Record excerpts =>
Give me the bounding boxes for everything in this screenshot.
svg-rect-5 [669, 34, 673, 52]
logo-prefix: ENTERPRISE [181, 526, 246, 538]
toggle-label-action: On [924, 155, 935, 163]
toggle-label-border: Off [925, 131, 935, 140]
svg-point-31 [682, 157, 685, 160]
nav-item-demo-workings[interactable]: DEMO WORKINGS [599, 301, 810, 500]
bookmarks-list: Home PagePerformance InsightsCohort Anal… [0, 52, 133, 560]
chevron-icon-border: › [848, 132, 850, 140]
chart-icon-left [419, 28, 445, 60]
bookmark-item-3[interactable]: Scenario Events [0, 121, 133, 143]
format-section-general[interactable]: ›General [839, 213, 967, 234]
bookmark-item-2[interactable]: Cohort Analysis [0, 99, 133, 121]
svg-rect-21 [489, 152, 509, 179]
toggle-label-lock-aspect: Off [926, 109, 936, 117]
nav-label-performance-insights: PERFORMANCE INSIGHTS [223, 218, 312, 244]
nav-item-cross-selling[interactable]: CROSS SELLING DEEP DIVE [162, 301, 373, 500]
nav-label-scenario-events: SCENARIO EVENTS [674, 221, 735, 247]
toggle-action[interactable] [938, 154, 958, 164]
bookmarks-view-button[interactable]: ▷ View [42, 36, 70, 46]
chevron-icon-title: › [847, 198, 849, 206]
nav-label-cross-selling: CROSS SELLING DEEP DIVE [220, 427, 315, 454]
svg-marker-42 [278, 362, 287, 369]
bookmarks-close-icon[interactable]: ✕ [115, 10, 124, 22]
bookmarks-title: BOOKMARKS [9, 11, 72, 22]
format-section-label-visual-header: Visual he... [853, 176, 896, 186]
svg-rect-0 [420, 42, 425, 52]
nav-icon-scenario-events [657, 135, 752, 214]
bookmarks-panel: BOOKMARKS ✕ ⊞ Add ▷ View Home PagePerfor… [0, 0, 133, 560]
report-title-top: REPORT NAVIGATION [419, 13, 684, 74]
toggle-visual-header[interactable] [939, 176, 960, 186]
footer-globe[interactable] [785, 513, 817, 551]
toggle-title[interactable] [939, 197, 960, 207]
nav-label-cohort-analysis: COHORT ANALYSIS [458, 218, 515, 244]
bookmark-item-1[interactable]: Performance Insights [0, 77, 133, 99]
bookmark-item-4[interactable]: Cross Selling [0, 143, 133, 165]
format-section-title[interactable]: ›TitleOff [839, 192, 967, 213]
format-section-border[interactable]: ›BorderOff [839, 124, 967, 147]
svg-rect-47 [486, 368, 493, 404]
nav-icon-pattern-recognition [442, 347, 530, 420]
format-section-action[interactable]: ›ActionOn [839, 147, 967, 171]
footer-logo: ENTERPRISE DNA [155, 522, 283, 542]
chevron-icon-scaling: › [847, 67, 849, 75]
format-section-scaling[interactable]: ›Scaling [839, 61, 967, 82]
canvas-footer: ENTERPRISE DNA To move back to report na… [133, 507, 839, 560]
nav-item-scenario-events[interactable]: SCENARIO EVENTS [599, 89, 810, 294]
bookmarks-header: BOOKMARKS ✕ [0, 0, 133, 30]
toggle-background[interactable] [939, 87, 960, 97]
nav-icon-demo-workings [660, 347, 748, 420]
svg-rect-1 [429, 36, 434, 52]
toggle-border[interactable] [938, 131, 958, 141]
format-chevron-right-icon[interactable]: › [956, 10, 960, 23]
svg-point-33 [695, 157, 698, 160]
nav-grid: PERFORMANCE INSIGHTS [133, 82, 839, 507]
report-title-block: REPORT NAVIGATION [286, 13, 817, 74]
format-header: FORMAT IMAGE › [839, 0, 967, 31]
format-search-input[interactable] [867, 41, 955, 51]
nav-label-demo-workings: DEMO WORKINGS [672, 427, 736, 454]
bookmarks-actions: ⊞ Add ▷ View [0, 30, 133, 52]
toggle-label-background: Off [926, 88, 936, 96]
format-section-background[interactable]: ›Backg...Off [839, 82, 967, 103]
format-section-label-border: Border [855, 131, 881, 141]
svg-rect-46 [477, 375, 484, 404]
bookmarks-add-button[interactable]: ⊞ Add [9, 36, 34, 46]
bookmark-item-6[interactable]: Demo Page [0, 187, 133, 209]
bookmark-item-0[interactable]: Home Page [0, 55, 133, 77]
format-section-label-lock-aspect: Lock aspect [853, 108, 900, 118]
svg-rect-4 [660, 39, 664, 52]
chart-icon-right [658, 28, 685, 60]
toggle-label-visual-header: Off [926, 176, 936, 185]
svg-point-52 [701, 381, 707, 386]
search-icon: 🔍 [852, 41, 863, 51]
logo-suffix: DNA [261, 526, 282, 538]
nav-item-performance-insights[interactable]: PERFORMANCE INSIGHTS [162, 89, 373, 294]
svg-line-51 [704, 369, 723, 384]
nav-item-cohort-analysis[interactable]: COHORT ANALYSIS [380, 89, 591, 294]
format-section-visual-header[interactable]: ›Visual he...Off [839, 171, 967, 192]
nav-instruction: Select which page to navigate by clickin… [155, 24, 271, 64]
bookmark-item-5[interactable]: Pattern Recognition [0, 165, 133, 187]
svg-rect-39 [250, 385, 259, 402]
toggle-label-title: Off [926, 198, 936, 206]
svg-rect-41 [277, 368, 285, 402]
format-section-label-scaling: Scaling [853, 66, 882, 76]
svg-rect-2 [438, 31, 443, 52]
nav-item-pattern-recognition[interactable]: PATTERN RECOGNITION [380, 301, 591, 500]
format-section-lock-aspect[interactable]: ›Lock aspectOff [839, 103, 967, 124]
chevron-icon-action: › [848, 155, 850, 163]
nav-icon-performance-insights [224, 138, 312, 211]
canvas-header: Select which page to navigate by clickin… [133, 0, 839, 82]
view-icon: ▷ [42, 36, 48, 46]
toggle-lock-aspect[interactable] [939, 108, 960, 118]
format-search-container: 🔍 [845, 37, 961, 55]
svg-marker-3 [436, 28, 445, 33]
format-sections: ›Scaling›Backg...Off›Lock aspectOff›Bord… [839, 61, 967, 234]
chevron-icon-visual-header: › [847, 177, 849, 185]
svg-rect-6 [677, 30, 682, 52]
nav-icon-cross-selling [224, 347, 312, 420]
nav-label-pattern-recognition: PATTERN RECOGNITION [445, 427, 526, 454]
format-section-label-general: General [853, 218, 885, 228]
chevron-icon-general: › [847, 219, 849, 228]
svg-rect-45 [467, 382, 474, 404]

Brief =>
Which lines in the listing above include the string "title"? Copy each of them.

Output below =>
chevron-icon-title: › [847, 198, 849, 206]
bookmarks-title: BOOKMARKS [9, 11, 72, 22]
report-title-top: REPORT NAVIGATION [419, 13, 684, 74]
toggle-title[interactable] [939, 197, 960, 207]
format-section-title[interactable]: ›TitleOff [839, 192, 967, 213]
report-title-block: REPORT NAVIGATION [286, 13, 817, 74]
toggle-label-title: Off [926, 198, 936, 206]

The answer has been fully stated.